About this task =>
All the lines below need retyping exactly, apart from the images.

Records for the exercise =>
※

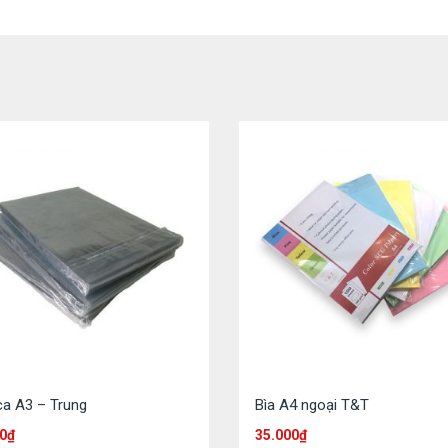
ca A3 – Trung
Bìa A4 ngoại T&T
0
₫
35.000
₫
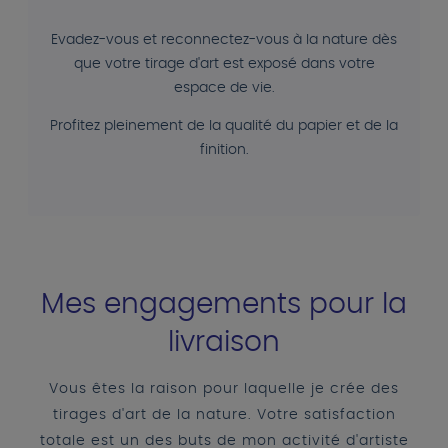
Evadez-vous et reconnectez-vous à la nature dès
que votre tirage d'art est exposé dans votre
espace de vie.
Profitez pleinement de la qualité du papier et de la
finition.
Mes engagements pour la
livraison
Vous êtes la raison pour laquelle je crée des
tirages d'art de la nature. Votre satisfaction
totale est un des buts de mon activité d'artiste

※

Result below =>
ca A3 – Trung
Bìa A4 ngoại T&T
0
₫
35.000
₫
Evadez-vous et reconnectez-vous à la nature dès
que votre tirage d'art est exposé dans votre
espace de vie.
Profitez pleinement de la qualité du papier et de la
finition.
Mes engagements pour la
livraison
Vous êtes la raison pour laquelle je crée des
tirages d'art de la nature. Votre satisfaction
totale est un des buts de mon activité d'artiste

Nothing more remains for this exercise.